■ **What needs to be done**:
Every line from the one containing "Wrap output in" through the end of the data is to be copied exactly, and nothing outside that range.

==== Exercise material

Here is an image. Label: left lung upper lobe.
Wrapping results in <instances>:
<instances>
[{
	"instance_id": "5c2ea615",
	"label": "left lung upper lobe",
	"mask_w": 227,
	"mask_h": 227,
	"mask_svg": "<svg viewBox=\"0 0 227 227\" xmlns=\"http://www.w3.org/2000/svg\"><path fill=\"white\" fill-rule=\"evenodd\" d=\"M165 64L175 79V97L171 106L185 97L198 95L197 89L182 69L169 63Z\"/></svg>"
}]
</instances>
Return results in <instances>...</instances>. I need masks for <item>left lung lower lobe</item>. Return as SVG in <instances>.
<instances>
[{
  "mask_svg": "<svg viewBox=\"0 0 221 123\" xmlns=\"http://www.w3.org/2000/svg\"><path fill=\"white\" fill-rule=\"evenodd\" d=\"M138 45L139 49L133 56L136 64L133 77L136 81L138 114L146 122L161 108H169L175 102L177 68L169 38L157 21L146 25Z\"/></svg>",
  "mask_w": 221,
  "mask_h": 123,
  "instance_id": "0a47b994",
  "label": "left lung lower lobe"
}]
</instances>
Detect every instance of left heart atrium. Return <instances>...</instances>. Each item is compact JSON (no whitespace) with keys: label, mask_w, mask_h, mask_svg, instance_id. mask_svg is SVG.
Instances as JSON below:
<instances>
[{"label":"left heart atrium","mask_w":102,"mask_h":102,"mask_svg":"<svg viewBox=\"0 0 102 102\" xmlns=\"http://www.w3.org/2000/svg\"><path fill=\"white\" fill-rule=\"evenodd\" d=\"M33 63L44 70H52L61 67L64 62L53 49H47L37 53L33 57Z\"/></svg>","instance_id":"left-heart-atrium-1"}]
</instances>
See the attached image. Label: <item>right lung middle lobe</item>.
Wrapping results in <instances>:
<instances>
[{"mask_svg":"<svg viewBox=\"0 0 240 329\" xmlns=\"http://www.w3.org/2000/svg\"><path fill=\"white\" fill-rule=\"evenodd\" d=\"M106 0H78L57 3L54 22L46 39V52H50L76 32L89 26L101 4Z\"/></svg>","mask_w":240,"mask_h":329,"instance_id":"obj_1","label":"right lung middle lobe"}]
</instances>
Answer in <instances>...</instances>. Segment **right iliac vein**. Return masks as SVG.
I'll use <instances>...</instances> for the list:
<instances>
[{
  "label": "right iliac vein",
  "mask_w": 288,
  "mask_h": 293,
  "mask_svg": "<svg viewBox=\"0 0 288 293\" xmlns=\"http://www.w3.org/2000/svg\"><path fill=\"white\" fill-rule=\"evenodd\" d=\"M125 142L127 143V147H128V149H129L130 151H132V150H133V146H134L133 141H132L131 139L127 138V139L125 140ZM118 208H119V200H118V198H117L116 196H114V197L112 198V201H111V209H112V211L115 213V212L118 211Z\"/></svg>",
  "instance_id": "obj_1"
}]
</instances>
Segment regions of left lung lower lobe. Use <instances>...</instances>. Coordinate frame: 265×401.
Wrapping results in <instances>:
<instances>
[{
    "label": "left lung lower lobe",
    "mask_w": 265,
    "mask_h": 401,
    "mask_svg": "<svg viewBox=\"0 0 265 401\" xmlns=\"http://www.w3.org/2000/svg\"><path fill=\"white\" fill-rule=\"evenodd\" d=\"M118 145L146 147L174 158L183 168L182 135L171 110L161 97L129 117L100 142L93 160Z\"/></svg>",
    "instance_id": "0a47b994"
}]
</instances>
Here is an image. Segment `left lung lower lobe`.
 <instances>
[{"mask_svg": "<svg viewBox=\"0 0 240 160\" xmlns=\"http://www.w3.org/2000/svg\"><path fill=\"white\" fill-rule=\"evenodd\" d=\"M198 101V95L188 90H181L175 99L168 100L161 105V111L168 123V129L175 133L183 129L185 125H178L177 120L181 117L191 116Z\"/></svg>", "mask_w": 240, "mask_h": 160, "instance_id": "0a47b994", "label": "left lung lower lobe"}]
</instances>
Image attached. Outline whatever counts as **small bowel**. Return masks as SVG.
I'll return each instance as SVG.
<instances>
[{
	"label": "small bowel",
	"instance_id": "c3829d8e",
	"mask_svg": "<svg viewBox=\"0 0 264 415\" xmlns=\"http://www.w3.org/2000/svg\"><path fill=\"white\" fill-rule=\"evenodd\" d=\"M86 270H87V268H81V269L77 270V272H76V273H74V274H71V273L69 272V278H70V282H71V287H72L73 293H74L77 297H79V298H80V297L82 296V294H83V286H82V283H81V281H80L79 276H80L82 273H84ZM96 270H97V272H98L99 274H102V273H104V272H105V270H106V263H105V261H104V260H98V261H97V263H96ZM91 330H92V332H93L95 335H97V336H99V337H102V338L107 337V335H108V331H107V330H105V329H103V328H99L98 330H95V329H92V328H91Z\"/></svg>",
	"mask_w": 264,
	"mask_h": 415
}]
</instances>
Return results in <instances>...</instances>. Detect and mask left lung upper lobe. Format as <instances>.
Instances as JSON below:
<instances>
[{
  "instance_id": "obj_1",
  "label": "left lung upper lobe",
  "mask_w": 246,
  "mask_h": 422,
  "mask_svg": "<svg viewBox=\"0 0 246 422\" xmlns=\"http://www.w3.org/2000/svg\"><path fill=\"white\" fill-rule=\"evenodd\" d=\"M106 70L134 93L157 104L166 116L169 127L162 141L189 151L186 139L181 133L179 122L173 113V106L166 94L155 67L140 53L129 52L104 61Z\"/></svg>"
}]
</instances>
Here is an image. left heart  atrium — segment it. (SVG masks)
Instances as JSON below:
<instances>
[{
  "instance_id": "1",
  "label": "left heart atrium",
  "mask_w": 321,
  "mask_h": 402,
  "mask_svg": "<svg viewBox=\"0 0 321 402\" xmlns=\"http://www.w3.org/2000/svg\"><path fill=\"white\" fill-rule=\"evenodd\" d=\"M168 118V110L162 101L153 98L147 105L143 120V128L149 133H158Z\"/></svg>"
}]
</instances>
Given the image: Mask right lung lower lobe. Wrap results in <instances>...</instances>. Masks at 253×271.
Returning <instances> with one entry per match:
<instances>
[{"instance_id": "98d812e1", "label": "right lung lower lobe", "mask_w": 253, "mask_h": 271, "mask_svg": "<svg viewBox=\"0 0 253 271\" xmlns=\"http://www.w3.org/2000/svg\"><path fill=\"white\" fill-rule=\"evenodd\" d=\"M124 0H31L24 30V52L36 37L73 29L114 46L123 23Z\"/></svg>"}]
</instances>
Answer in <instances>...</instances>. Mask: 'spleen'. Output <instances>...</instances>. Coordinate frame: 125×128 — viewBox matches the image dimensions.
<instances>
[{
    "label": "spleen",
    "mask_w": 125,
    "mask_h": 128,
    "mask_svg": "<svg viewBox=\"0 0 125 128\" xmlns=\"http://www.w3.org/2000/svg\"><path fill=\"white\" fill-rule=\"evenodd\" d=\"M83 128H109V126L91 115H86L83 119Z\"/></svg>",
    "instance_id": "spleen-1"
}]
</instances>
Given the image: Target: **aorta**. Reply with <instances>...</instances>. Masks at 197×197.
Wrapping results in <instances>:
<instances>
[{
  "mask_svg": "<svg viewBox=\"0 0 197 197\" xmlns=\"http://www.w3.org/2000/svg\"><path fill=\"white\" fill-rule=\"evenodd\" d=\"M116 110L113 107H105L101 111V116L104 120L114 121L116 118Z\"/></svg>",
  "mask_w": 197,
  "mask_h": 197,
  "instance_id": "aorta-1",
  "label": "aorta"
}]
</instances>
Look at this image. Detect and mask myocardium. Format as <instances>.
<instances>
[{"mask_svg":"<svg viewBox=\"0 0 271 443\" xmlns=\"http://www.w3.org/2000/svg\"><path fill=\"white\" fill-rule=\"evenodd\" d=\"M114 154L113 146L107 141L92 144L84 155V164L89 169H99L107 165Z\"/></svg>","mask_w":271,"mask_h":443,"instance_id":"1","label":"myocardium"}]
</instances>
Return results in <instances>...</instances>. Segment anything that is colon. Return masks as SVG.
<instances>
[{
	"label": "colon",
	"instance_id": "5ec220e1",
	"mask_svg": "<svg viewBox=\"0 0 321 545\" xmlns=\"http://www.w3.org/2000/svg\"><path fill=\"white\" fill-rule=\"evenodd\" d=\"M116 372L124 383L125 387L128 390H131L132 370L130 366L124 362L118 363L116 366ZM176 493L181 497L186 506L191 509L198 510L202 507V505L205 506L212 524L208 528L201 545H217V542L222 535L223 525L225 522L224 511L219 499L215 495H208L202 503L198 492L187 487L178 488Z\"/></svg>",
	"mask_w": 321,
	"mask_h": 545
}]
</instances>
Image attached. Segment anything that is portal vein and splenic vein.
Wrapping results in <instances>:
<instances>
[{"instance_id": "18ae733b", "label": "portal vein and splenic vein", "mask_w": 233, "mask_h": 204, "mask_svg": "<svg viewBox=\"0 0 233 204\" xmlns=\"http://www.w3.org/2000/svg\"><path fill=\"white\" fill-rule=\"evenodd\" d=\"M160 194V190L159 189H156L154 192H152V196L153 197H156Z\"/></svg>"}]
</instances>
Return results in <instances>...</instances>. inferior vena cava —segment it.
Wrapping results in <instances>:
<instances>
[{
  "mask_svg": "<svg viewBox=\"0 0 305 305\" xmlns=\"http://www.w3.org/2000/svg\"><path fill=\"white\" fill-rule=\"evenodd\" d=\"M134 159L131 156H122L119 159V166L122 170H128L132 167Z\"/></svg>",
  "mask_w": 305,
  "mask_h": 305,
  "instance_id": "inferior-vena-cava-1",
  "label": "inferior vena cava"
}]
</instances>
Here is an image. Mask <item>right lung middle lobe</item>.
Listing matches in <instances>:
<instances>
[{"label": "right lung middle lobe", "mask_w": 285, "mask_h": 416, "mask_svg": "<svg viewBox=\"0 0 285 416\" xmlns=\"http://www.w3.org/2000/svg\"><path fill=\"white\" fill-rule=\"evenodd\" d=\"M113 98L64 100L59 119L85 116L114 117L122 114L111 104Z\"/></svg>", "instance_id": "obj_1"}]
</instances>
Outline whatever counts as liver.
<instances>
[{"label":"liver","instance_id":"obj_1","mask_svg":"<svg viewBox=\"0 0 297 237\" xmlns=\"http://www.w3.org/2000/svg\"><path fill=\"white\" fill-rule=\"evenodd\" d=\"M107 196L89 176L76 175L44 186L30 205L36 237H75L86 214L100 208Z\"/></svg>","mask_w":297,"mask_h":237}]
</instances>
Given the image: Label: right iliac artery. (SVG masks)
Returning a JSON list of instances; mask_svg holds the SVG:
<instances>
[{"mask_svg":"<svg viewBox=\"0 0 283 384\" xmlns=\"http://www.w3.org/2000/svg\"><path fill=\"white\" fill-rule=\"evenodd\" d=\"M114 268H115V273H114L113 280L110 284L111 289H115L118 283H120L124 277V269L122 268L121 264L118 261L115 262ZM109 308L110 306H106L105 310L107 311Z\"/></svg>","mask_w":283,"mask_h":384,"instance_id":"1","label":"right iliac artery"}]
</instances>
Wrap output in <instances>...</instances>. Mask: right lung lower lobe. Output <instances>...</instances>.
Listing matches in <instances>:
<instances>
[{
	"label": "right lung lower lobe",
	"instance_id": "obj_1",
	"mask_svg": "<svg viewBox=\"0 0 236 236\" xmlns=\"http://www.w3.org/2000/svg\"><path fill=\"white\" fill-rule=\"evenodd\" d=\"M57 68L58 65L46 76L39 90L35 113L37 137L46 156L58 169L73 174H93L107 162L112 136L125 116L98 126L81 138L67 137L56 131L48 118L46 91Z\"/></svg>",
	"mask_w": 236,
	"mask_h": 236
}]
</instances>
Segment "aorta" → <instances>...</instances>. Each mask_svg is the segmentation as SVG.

========

■ **Solution for this task**:
Wrap output in <instances>...</instances>. Mask: right lung lower lobe. Output <instances>...</instances>.
Listing matches in <instances>:
<instances>
[{
	"label": "right lung lower lobe",
	"instance_id": "obj_1",
	"mask_svg": "<svg viewBox=\"0 0 236 236\" xmlns=\"http://www.w3.org/2000/svg\"><path fill=\"white\" fill-rule=\"evenodd\" d=\"M57 68L58 65L46 76L39 90L35 113L37 137L46 156L58 169L73 174H93L107 162L112 136L125 116L98 126L81 138L67 137L56 131L48 118L46 91Z\"/></svg>",
	"mask_w": 236,
	"mask_h": 236
}]
</instances>
Segment "aorta" → <instances>...</instances>. Each mask_svg is the segmentation as SVG.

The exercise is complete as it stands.